From current domain is very slow. (67,52738)
Target t = (Target)(AppDomain.CurrentDomain.CreateInstance(type.Assembly.FullName, type.FullName)).Unwrap();
Comment permalink 6 Philip |
Reflector shows that AppDomain.CurrentDomain.CreateInstance still uses the System.Activator. Not sure why it's so much slower than the other Activator benchmarks.

Phil
Comment permalink 7 Pete |
use a DynamicMethod to generate a cached delegate (by type), then call that delegate upon each instantiation of a particular class. It's as close as I could get to a pure call performance (~+15%) which ain't bad at all.

http://tinyurl.com/339p9k
Comment permalink 8 Philip |
A very fast way, almost as fast as direct, is to use System.Runtime.Serialization.FormatterServices.GetUninitializedObject(type As System.Type).

I did a write-up on it here: http://www.codeproject.com/useritems/DynamicFactoryDemo.asp
Comment permalink 9 Matt Dockerty |
Thanks for this article. After reading it, I've rolled my own version which uses caching and direct instantiation. I've posted it below in case it's any help.

Presuming you have a handful of potential objects in your application and you don't mind the requirement of an empty constructor, this solution should be the quickest overall. It calls Activator.CreateInstance on first request and then directly instantiates objects thereafter. You can also prepare the cache ahead of time in a less performance-critical section of your code such as on startup.

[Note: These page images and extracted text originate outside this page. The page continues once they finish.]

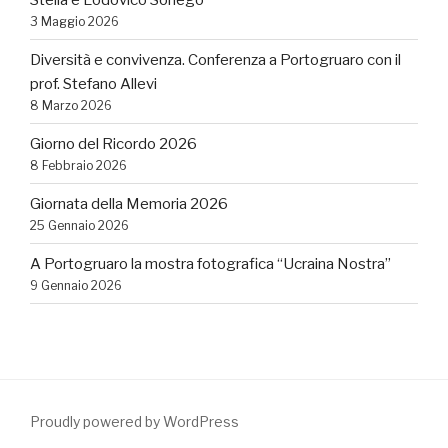
3 Maggio 2026
Diversità e convivenza. Conferenza a Portogruaro con il
prof. Stefano Allevi
8 Marzo 2026
Giorno del Ricordo 2026
8 Febbraio 2026
Giornata della Memoria 2026
25 Gennaio 2026
A Portogruaro la mostra fotografica “Ucraina Nostra”
9 Gennaio 2026
Proudly powered by WordPress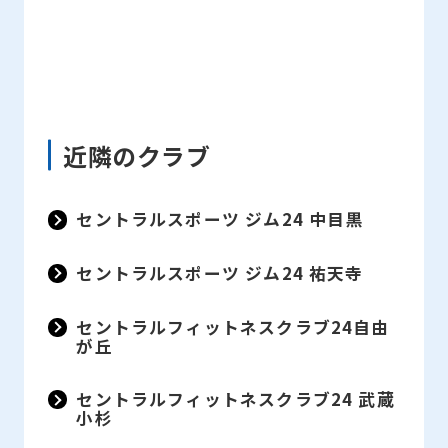
近隣のクラブ
セントラルスポーツ ジム24 中目黒
セントラルスポーツ ジム24 祐天寺
セントラルフィットネスクラブ24自由
が丘
セントラルフィットネスクラブ24 武蔵
小杉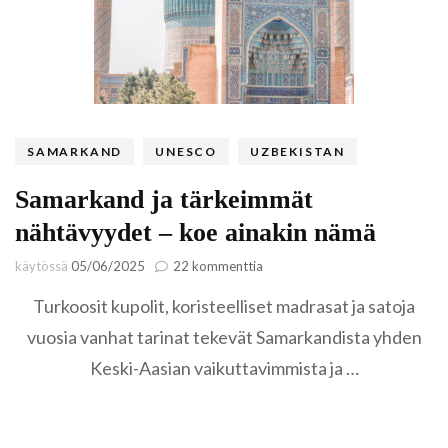
SAMARKAND
UNESCO
UZBEKISTAN
Samarkand ja tärkeimmät
nähtävyydet – koe ainakin nämä
artikkeliin
käytössä
05/06/2025
22 kommenttia
Samarkand
Turkoosit kupolit, koristeelliset madrasat ja satoja
ja
tärkeimmät
vuosia vanhat tarinat tekevät Samarkandista yhden
nähtävyydet
Keski-Aasian vaikuttavimmista ja …
–
koe
ainakin
nämä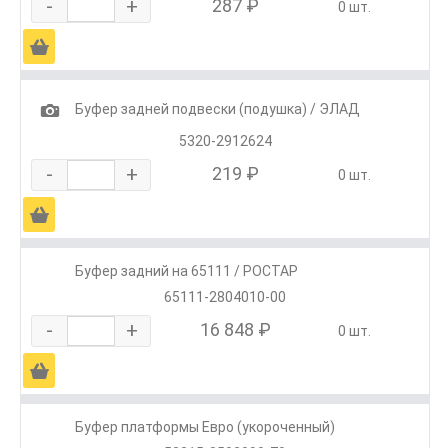
-
+
287 ₽
0 шт.
Ä
1
Буфер задней подвески (подушка) / ЭЛАД
5320-2912624
-
+
219 ₽
0 шт.
Ä
Буфер задний на 65111 / РОСТАР
65111-2804010-00
-
+
16 848 ₽
0 шт.
Ä
Буфер платформы Евро (укороченный)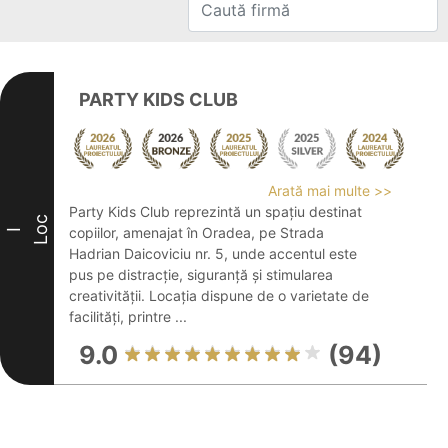
PARTY KIDS CLUB
Arată mai multe >>
Party Kids Club reprezintă un spațiu destinat
Loc
copiilor, amenajat în Oradea, pe Strada
I
Hadrian Daicoviciu nr. 5, unde accentul este
pus pe distracție, siguranță și stimularea
creativității. Locația dispune de o varietate de
facilități, printre ...
9.0
(94)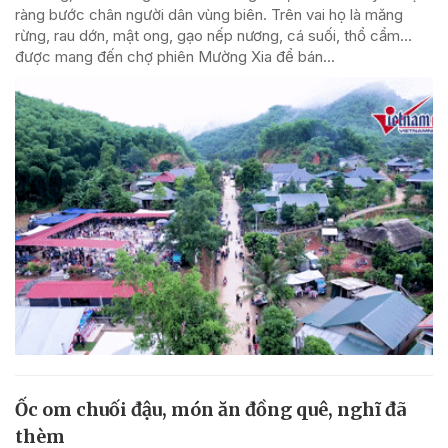
ràng bước chân người dân vùng biên. Trên vai họ là măng
rừng, rau dớn, mật ong, gạo nếp nương, cá suối, thổ cẩm…
được mang đến chợ phiên Mường Xia để bán...
Ốc om chuối đậu, món ăn đồng quê, nghĩ đã
thèm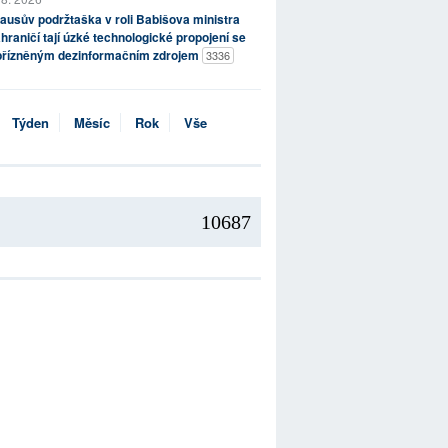
ausův podržtaška v roli Babišova ministra
hraničí tají úzké technologické propojení se
přízněným dezinformačním zdrojem
3336
Týden
Měsíc
Rok
Vše
10687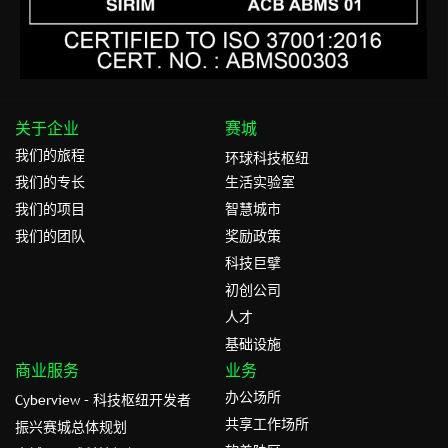
关于企业
赛城
我们的旅程
环球科技枢纽
我们的专⻓
生活实验室
我们的项目
智慧城市
我们的团队
奖励政策
科技巨擘
初创公司
人才
基础设施
商业服务
业务
办公场所
Cyberview – 科技枢纽开发者
共享工作场所
振兴赛城总体规划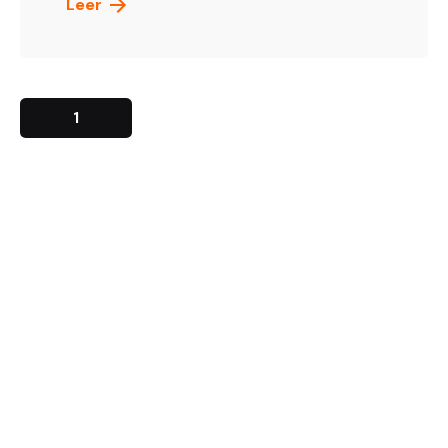
Leer
1
Chile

public static class CachedActivator {
static CachedActivator() {
genericFactoryType = typeof(GenericFactory);
}

public static void PrepareCache(Type t) {
if(!cachedFactories.ContainsKey(t)) {
cachedFactories.Add(t, new Factory(t));
}
}

public static object CreateInstance(Type t) {
PrepareCache(t);
return cachedFactories[t].Create();
}

#region Embedded Classes

private class Factory {
public Factory(Type t) {
Type initialisedFactoryType =
genericFactoryType.MakeGenericType(t);

this.genericFactory =
(GenericFactoryBase)Activator.CreateInstance(initialisedFactoryType);
}

public object Create() {
return this.genericFactory.CreateObject();
}

private GenericFactoryBase genericFactory;
}

private abstract class GenericFactoryBase {
public abstract object CreateObject();
}

private class GenericFactory : GenericFactoryBase where T : class, new() {
public override object CreateObject() {
return this.Create();
}

public T Create() {
return new T();
}
}

#endregion

#region Private Members

private static Type genericFactoryType;
private static Dictionary cachedFactories =
new Dictionary();

#endregion
}
Comment permalink 10 Matt Dockerty |
Lol, your blog ate my generics! Imagine a (T) in the right places and you won't go far wrong.